Starbuck listed “Eight Primary Motivating Factors”:
- fears
- other self-regarding motives,
- altruistic motives,
- following out a moral ideal,
- remorse for and conviction of sin,
- response to teaching,
- example and imitation, and
- urging and social pressure.
“Recent studies reveal that people still become Christians mainly for these same reasons.
“What conclusions can be drawn from this information? First, the average age of conversion is quite young. Postadolescent persons do not seem to find Christianity as attractive as do persons in their teens. Indeed, for every year the non-Christian grows older than 25, the odds increase exponentially against his or her ever becoming a Christian.
“Second, the reasons people become Christians appear to have at least as much to do with sociological factors as with purely ‘religious’ factors (for example, conviction of sin).”
The Adult Gospel: The average convert to Islam is 31 years old. Why does Christianity attract mostly teens? By Larry Poston (Christianity Todayʼs Website)
I think the implication in your post is that teenagers are emotionally volatile and inexperienced and don't have the knowledge to make an informed choice.
ReplyDeleteWhile I think there is some truth in that, I also think that teenagers are at a crossroads in their lives in which they are contemplating their future, their place in the world and the trajectory/path that they should be taking.
I don't think it has mean that teenagers are too stupid to make a choice that means something important to them and guides them toward a life that makes emotional sense to them.
Interesting. Those eight concerns might make a good guide for what issues to focus on in a future book aimed at deconversion.
ReplyDeleteBen
Terri and War on Error,
ReplyDeletePeople gravitate towards or away from beliefs for many reasons (perhaps a better description than "gravitate towards or away" is "become enchanted with or disenchanted with one's beliefs"). Humans are complex creatures.

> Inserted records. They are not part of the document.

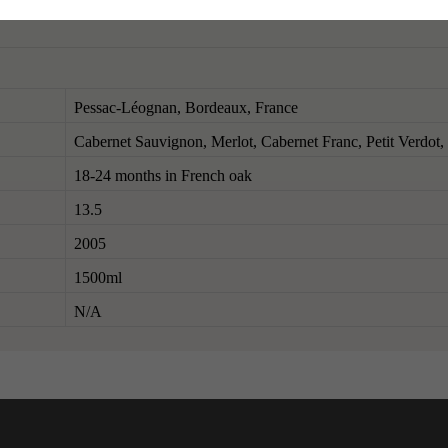
Pessac-Léognan, Bordeaux, France
Cabernet Sauvignon, Merlot, Cabernet Franc, Petit Verdot
18-24 months in French oak
13.5
2005
1500ml
N/A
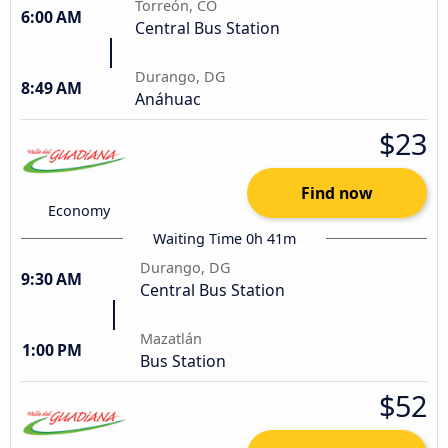
Torreón, CO
6:00 AM
Central Bus Station
Durango, DG
8:49 AM
Anáhuac
$23
Find now
Economy
Waiting Time 0h 41m
Durango, DG
9:30 AM
Central Bus Station
Mazatlán
1:00 PM
Bus Station
$52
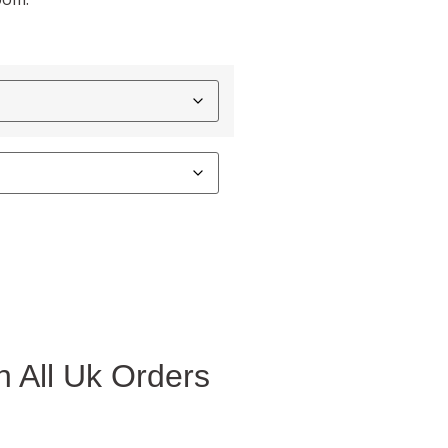
 All Uk Orders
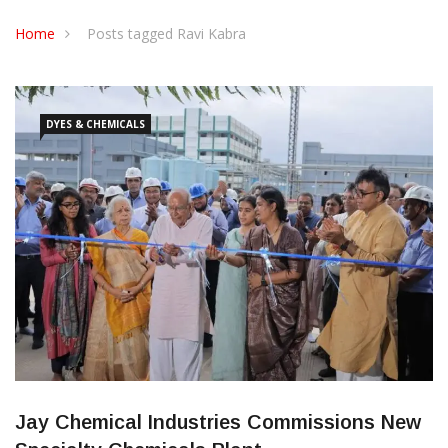
CONTACT US
Home
Posts tagged Ravi Kabra
DYES & CHEMICALS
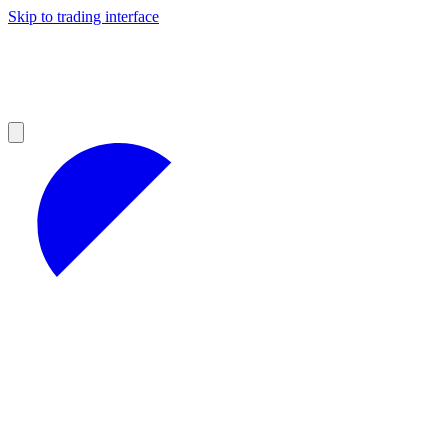
Skip to trading interface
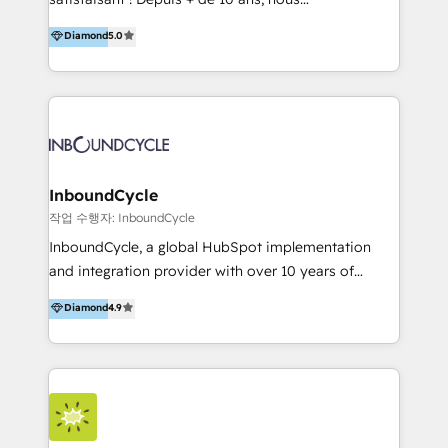
HelloDigital’s onboarding considers marketing goals
accompagnons des entreprises dans
Diamond
5.0
and definite audiences for optimal use of HubSpot
l’automatisation de leur croissance digitale via
can help to improve the current ICT platforms,
HubSpot avec une approche compétitive. Nous
websites, and mobile apps.
aidons nos clients à générer plus de RDV en
automatisant les tunnels d’acquisition digitaux. Nous
sommes une agence d’Inbound marketing et sales à
Paris, Montpellier et Rennes.
InboundCycle
작업 수행자: InboundCycle
InboundCycle, a global HubSpot implementation
and integration provider with over 10 years of
experience, serves businesses in diverse industries.
Diamond
4.9
With offices in Spain, Chile, Mexico, and Brazil, our
team of 100+ professionals deliver multilingual
services to clients in 15 countries. As the first
HubSpot Elite Partner in Latin America and Spain,
we hold numerous accreditations, including CRM
Implementation and Data Migration. Our services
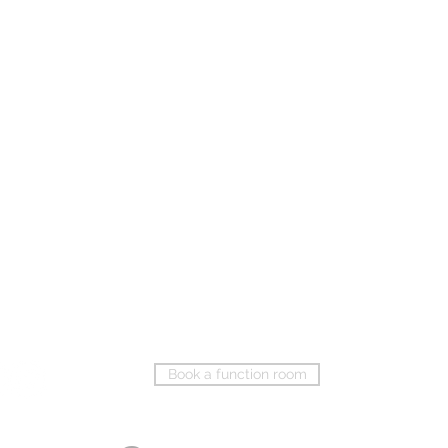
Book a function room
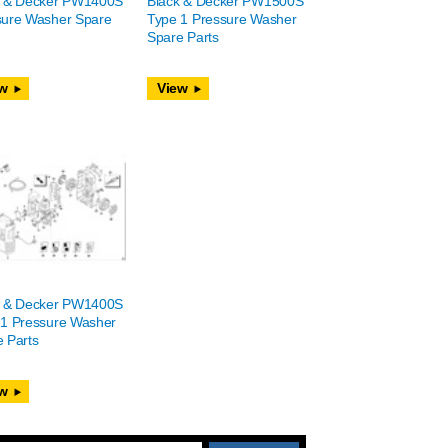
k & Decker PW1400S
Black & Decker PW1500S
sure Washer Spare
Type 1 Pressure Washer
Spare Parts
w
View
k & Decker PW1400S
 1 Pressure Washer
 Parts
w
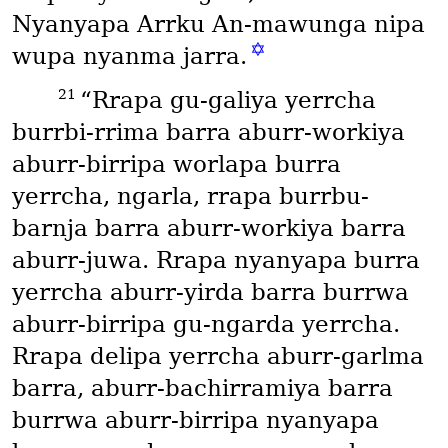
Nyanyapa Arrku An-mawunga nipa
✡
wupa nyanma jarra.
21
“Rrapa gu-galiya yerrcha
burrbi-rrima barra aburr-workiya
aburr-birripa worlapa burra
yerrcha, ngarla, rrapa burrbu-
barnja barra aburr-workiya barra
aburr-juwa. Rrapa nyanyapa burra
yerrcha aburr-yirda barra burrwa
aburr-birripa gu-ngarda yerrcha.
Rrapa delipa yerrcha aburr-garlma
barra, aburr-bachirramiya barra
burrwa aburr-birripa nyanyapa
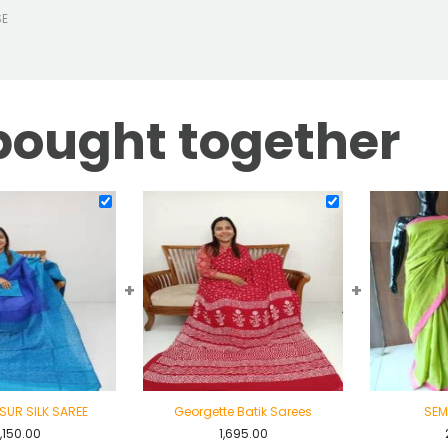
SE
bought together
+
+
SUR SILK SAREE
Georgette Batik Sarees
SEM
,150.00
1,695.00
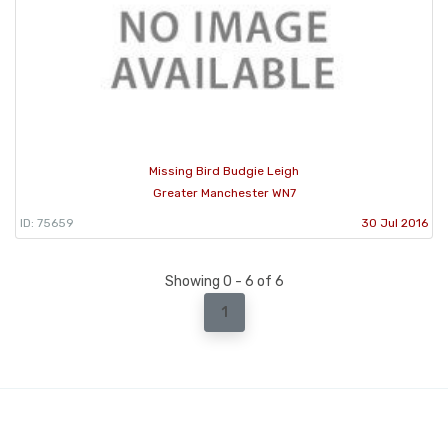
Missing Bird Budgie Leigh
Greater Manchester WN7
ID: 75659
30 Jul 2016
Showing 0 - 6 of 6
1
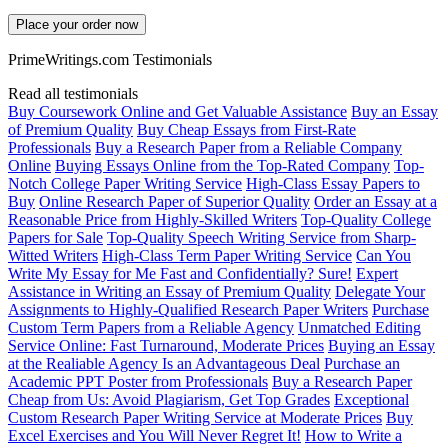
Place your order now
PrimeWritings.com Testimonials
Read all testimonials
Buy Coursework Online and Get Valuable Assistance
Buy an Essay
of Premium Quality
Buy Cheap Essays from First-Rate
Professionals
Buy a Research Paper from a Reliable Company
Online
Buying Essays Online from the Top-Rated Company
Top-
Notch College Paper Writing Service
High-Class Essay Papers to
Buy
Online Research Paper of Superior Quality
Order an Essay at a
Reasonable Price from Highly-Skilled Writers
Top-Quality College
Papers for Sale
Top-Quality Speech Writing Service from Sharp-
Witted Writers
High-Class Term Paper Writing Service
Can You
Write My Essay for Me Fast and Confidentially? Sure!
Expert
Assistance in Writing an Essay of Premium Quality
Delegate Your
Assignments to Highly-Qualified Research Paper Writers
Purchase
Custom Term Papers from a Reliable Agency
Unmatched Editing
Service Online: Fast Turnaround, Moderate Prices
Buying an Essay
at the Realiable Agency Is an Advantageous Deal
Purchase an
Academic PPT Poster from Professionals
Buy a Research Paper
Cheap from Us: Avoid Plagiarism, Get Top Grades
Exceptional
Custom Research Paper Writing Service at Moderate Prices
Buy
Excel Exercises and You Will Never Regret It!
How to Write a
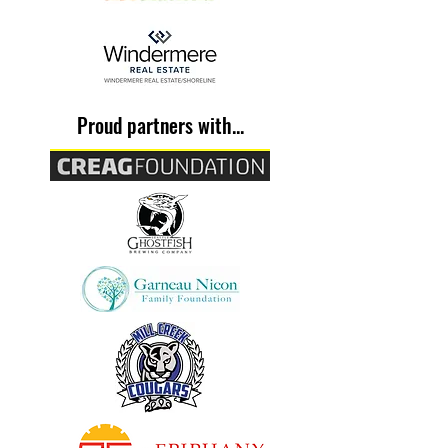
Proud partners with...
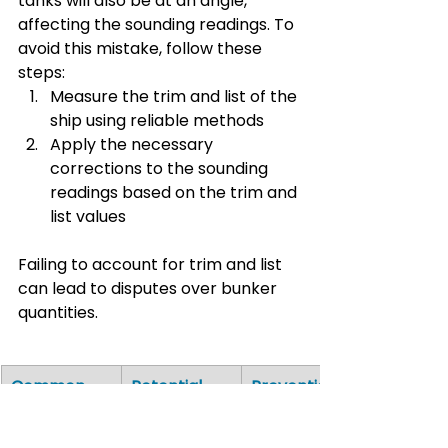
tanks will also be at an angle, 
affecting the sounding readings. To 
avoid this mistake, follow these 
steps:
Measure the trim and list of the 
ship using reliable methods
Apply the necessary 
corrections to the sounding 
readings based on the trim and 
list values
Failing to account for trim and list 
can lead to disputes over bunker 
quantities. 
Common 
Potential 
Prevention 
Mistake
Impact
Measure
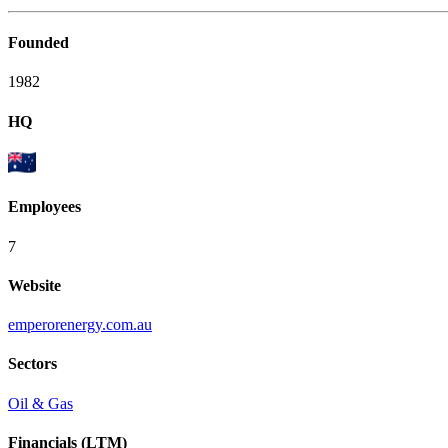
Founded
1982
HQ
Employees
7
Website
emperorenergy.com.au
Sectors
Oil & Gas
Financials (LTM)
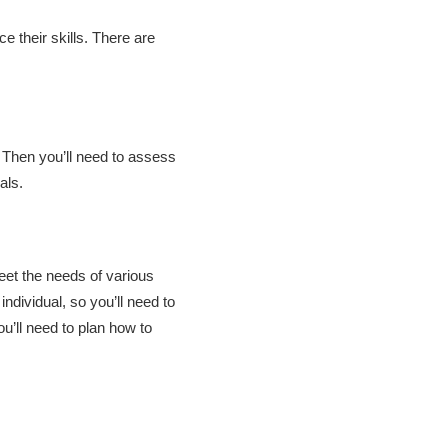
 their skills. There are
. Then you’ll need to assess
oals.
eet the needs of various
ndividual, so you’ll need to
u’ll need to plan how to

Sometimes constant study and curiosity play a role. Other times an emotional spark moves one to study something more deeply, a spark due to feeling disappointed, vulnerable, mistreated or fearful, or even a spark due to physical attraction toward someone and a desire to know what they believe.
So far as statistics go, conversions from one end of a belief spectrum to the opposite are the rarest, while conversions to different variations within a particular belief system are far more common (see the book Amazing Conversions from the same publisher that produced Leaving the Fold).
It's also true that children raised in devout Evangelical Christian homes are highly likely to "make a profession of faith" in their teens and then remain Evangelicals the rest of their lives. So statistically speaking, though Evangelicals "say" that their religion is converting people "in their teens," a huge percentage of those kids were raised in pious Evangelical homes.
So once could argue that the "average age of conversion" is actually pre-teenage for most Evangelicals.
And that's probably par for kids raised by pious loving parents of whatever religious belief, not just Evangelicalism.
I don't get it. Is this article saying that if your conversation is through one of these eight motivating factors then that's proof that there is no God? One comment said that each one would give one good tools for de-converting? I don't get it.